-- What the exercise asks --
Reproduce, exactly and in full, only the lines below from the one containing "The image size is (1080, 2284)." through the one containing "In order to click on reife".

☆ ☆ ☆

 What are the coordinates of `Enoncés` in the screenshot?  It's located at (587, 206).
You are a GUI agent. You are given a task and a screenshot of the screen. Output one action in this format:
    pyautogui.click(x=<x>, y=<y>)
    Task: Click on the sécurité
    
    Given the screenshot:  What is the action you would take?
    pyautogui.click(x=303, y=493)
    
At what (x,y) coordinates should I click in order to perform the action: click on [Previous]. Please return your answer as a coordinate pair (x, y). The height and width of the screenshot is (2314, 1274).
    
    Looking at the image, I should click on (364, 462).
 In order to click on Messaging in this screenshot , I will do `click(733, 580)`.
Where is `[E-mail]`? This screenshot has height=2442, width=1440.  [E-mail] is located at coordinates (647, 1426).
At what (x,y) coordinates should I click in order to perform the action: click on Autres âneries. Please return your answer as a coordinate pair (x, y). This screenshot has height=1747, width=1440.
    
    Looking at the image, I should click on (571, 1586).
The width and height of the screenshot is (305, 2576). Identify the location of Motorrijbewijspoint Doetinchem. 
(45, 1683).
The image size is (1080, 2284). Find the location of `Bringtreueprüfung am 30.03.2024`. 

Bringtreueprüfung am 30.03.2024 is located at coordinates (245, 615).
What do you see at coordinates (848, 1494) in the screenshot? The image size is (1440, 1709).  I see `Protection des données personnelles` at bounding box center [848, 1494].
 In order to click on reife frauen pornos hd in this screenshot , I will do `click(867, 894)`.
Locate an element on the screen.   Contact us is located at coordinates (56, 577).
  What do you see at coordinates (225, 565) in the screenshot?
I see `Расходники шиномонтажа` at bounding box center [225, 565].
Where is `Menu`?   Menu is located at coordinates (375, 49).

☆ ☆ ☆

-- Problem solution --
The image size is (1080, 2284). Find the location of `Bringtreueprüfung am 30.03.2024`. 

Bringtreueprüfung am 30.03.2024 is located at coordinates (245, 615).
What do you see at coordinates (848, 1494) in the screenshot? The image size is (1440, 1709).  I see `Protection des données personnelles` at bounding box center [848, 1494].
 In order to click on reife frauen pornos hd in this screenshot , I will do `click(867, 894)`.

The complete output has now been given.